* [YOUR ASSIGNMENT]: From the line containing "s y niñas menores de seis años, aplicando" to the last line of the records below, repeat every line exactly and add nothing else.

* [DATASET RECORDS]:
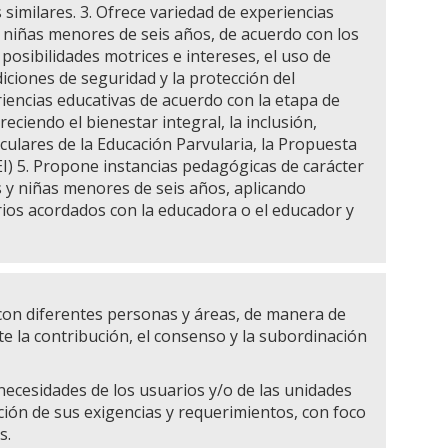
similares. 3. Ofrece variedad de experiencias
y niñas menores de seis años, de acuerdo con los
posibilidades motrices e intereses, el uso de
iciones de seguridad y la protección del
iencias educativas de acuerdo con la etapa de
eciendo el bienestar integral, la inclusión,
iculares de la Educación Parvularia, la Propuesta
PEI) 5. Propone instancias pedagógicas de carácter
s y niñas menores de seis años, aplicando
erios acordados con la educadora o el educador y
 con diferentes personas y áreas, de manera de
 la contribución, el consenso y la subordinación
s necesidades de los usuarios y/o de las unidades
nción de sus exigencias y requerimientos, con foco
s.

* [RESPONSE TO THIS TASK]:
s y niñas menores de seis años, aplicando
erios acordados con la educadora o el educador y
 con diferentes personas y áreas, de manera de
 la contribución, el consenso y la subordinación
s necesidades de los usuarios y/o de las unidades
nción de sus exigencias y requerimientos, con foco
s.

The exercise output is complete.